WWE Championchip match
Batista vs. John Cena: 8 - -
Piccolo delusione in questo pre-main event. Sicuramente
Batista e John Cena non sono Undertaker o Shawn Michaels sul
ring ma si tratta pur sempre di 2 grandissimi main eventer e
a Wrestlemania da loro è LECITO aspettarsi di più.

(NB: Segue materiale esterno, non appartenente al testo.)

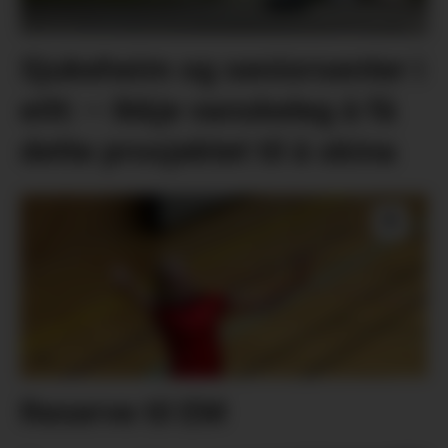
Sjukeheim og seniorsenter i
eitt: – Ikkje vanskeleg å få
dette prosjektet til å skina
Reserve til EM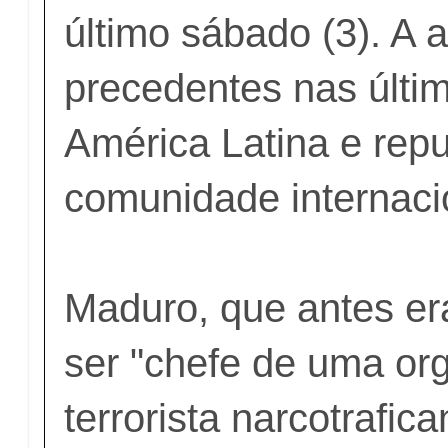
último sábado (3). A 
precedentes nas últi
América Latina e rep
comunidade internaci
Maduro, que antes e
ser "chefe de uma or
terrorista narcotrafic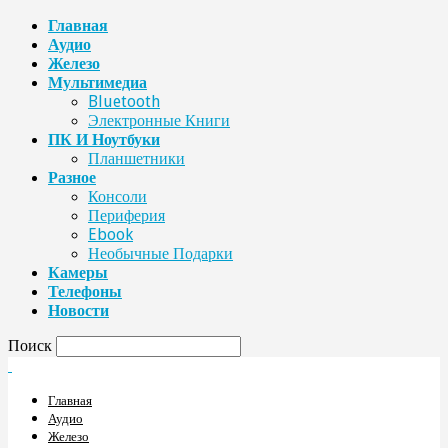
Главная
Аудио
Железо
Мультимедиа
Bluetooth
Электронные Книги
ПК И Ноутбуки
Планшетники
Разное
Консоли
Периферия
Ebook
Необычные Подарки
Камеры
Телефоны
Новости
Поиск
Главная
Аудио
Железо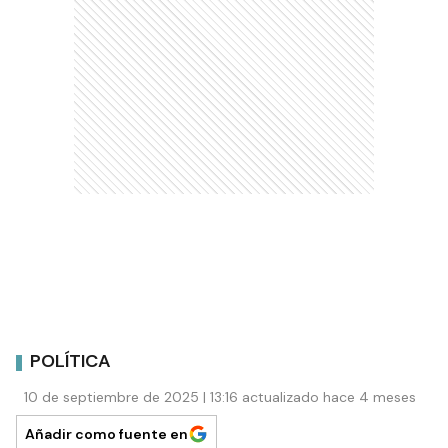
POLÍTICA
10 de septiembre de 2025 | 13:16 actualizado hace 4 meses
Añadir como fuente en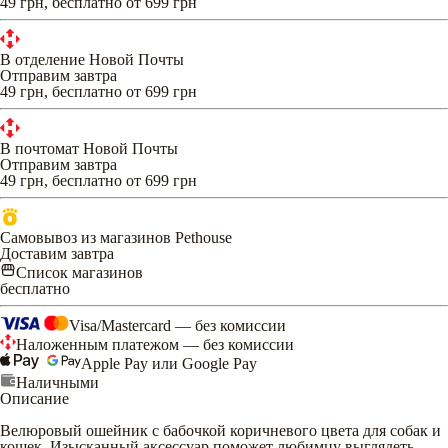
49 грн, бесплатно от 699 грн
В отделение Новой Почты
Отправим завтра
49 грн, бесплатно от 699 грн
В почтомат Новой Почты
Отправим завтра
49 грн, бесплатно от 699 грн
Самовывоз из магазинов Pethouse
Доставим завтра
Список магазинов
бесплатно
Visa/Mastercard — без комиссии
Наложенным платежом — без комиссии
Apple Pay или Google Pay
Наличными
Описание
Велюровый ошейник с бабочкой коричневого цвета для собак и
кошек. Изысканный аксессуар поможет любимцу выглядеть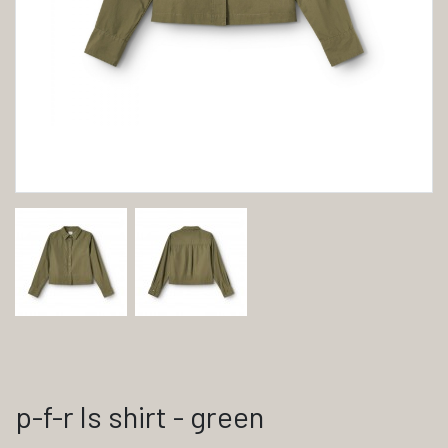
p-f-r ls shirt - green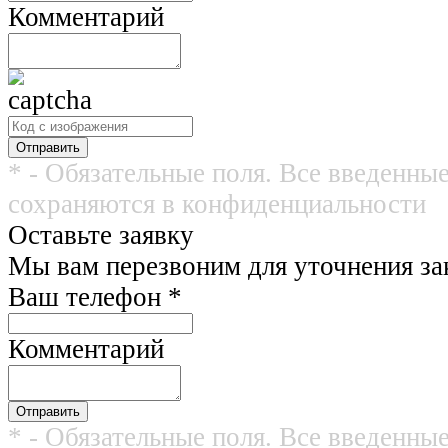
Комментарий
* - Обязательные поля. Все введенны
сохраняются в конфиденциальности
Оставьте заявку
Мы вам перезвоним для уточнения зак
Ваш телефон
*
Комментарий
* - Обязательные поля. Все введенны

L’incontro è stata quasi una falsa copia del loro
precedente a summerslam, buon incontro sicuramente, ma con
una forma e una prassi già conosciuti e prevdbili, entrambi
che escono “clamorosamente” dal conteggio dopo
l’esecuzione delle rispettive finisher, che ormai in WWE
è diventato quasi un rito per assicurare match
spettacolari. Da un main event del genere ci si aspetta
qualcosa di più innovativo.
Shawn Michaels vs. Undertaker: 9.5
Strepitoso. Fantastico. HBK e Taker hanno messo in piedi
ancora una volta un autentico capolavoro nella storia del
westling. Grandissimo main event ma soprattutto un grande
omaggio a questi due wrestler che hanno messo in mostra
l’arte di saper raccontare una storia in un match di
wrestling ma soprattutto questo incontro è un esempio per i
giovani, un esempio di cosa voglia dire aver passione per
qualcosa e dare tutto per esso anche a 45 anni. Molti sono i
ricorsi e i flashback a match storici, come la tombstone
fuori dal ring (come quella eseguita su Diesel a WM 12) o la
compassione avuta dal deadman a fine match, che tanto
ricordava ed emozionava come Wre4stlemkania 24 HBK vs. Flair.
Superiore all’incontro dell’anno scorso per l’intensità
e l’azione quasi non-stop in tutti i 25 minuti. Storico e
irripetibile nelle generazioni future. Se qualcuno riuscirà
a ripetere un capolavoro sportivo e agonistico di questo
tipo molto probabilmente sarà tra molti molti anni.